One World Conservation, which created in response to the zoo's website, sent out a press release disputing the zoo's experience in elephant management.

Since 1925, the San Antonio Zoo has had 12 elephants — Cindra, Romero, Babe, Watti, Motti, Ginny, Belle, Alport, Missy, Wanda, Boo and, of course, the aging Lucky. One World Conservation says it conducted extensive research and found that all of those elephants were mistreated. You can read the press clippings here.

“They were not meeting the needs of the species then, and they are not meeting the needs of the species now. The articles show how horribly the elephants have been mistreated throughout the years. This is not the first time the San Antonio Zoo has been surrounded by controversy,” Karrie Kern, CEO and Founder of One World Conservation, says in a press release. “We are bringing this information to the forefront today because we don’t want these elephants to be forgotten. Their lives mattered then and they matter to us today.”

Kern says Lucky should spend her golden years at the refuge in Tennessee, but the zoo says the move is too dangerous. According to One World Conservation, the fact that Lucky is alone in a small enclosure that doesn't even have grass is also a major stress and moving Lucky, while it would be a stress, is a better trade-off than Lucky's current situation.

More and more research is pointing out that elephants are intelligent creatures that probably shouldn't be incarcerated in zoos, as the Scientific American points out.

Because of recent experiments designed with the elephant’s perspective in mind, scientists now have solid evidence that elephants are just as brilliant as they are big: They are adept tool users and cooperative problem solvers; they are highly empathic, comforting one another when upset; and they probably do have a sense of self.

And that's why they shouldn't be locked up.
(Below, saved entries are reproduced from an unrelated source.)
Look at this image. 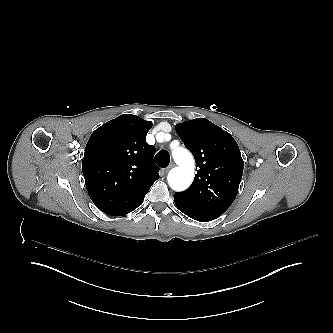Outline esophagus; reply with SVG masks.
Wrapping results in <instances>:
<instances>
[{
  "mask_svg": "<svg viewBox=\"0 0 333 333\" xmlns=\"http://www.w3.org/2000/svg\"><path fill=\"white\" fill-rule=\"evenodd\" d=\"M175 166L174 162H171L168 167L164 170L165 173H167L170 169H172Z\"/></svg>",
  "mask_w": 333,
  "mask_h": 333,
  "instance_id": "obj_1",
  "label": "esophagus"
}]
</instances>
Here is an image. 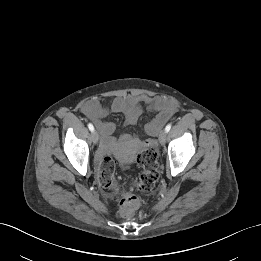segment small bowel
<instances>
[{
  "label": "small bowel",
  "mask_w": 261,
  "mask_h": 261,
  "mask_svg": "<svg viewBox=\"0 0 261 261\" xmlns=\"http://www.w3.org/2000/svg\"><path fill=\"white\" fill-rule=\"evenodd\" d=\"M143 105L157 113L155 119L146 127L151 135H156L177 110L176 104L167 98L126 95L113 98L107 105H103L98 99H90L82 106V112L94 123L106 140L105 148H107L111 144L109 137L115 131V124L105 118L110 113H120L127 124L133 125L139 120Z\"/></svg>",
  "instance_id": "small-bowel-1"
}]
</instances>
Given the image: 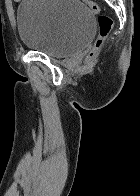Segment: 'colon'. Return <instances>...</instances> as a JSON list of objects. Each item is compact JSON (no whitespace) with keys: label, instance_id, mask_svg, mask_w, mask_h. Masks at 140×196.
<instances>
[{"label":"colon","instance_id":"1","mask_svg":"<svg viewBox=\"0 0 140 196\" xmlns=\"http://www.w3.org/2000/svg\"><path fill=\"white\" fill-rule=\"evenodd\" d=\"M83 4L87 5L95 14H97L98 35L94 41L93 47L87 55V62L95 59L99 53L106 37L109 35L113 28V20L107 14L101 13V8L96 2L90 0H80Z\"/></svg>","mask_w":140,"mask_h":196}]
</instances>
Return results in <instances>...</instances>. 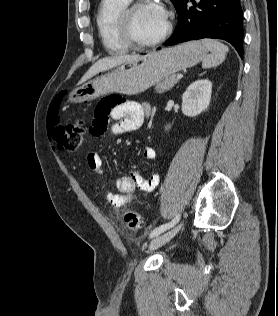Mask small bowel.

At least a few zoos are using the latest science to transform their elephant enclosures, giving the animals more room to roam as well as intellectually stimulating puzzles. Only some zoos can afford to make such changes, however, and many elephant experts maintain that, given everything we know about the creatures’ mental lives, continuing to keep any of them locked up is inexcusable.

Even the "Greatest Show On Earth" gets it, as the New York Post reported in March. That's right, the Ringling Bros. and Barnum and Bailey Circus announced that due to a changing attitude among its customers, who were uncomfortable with captured elephants being paraded around for show, it would remove 13 elephants by 2018 and move them to a conservation area by Orlando, Florida.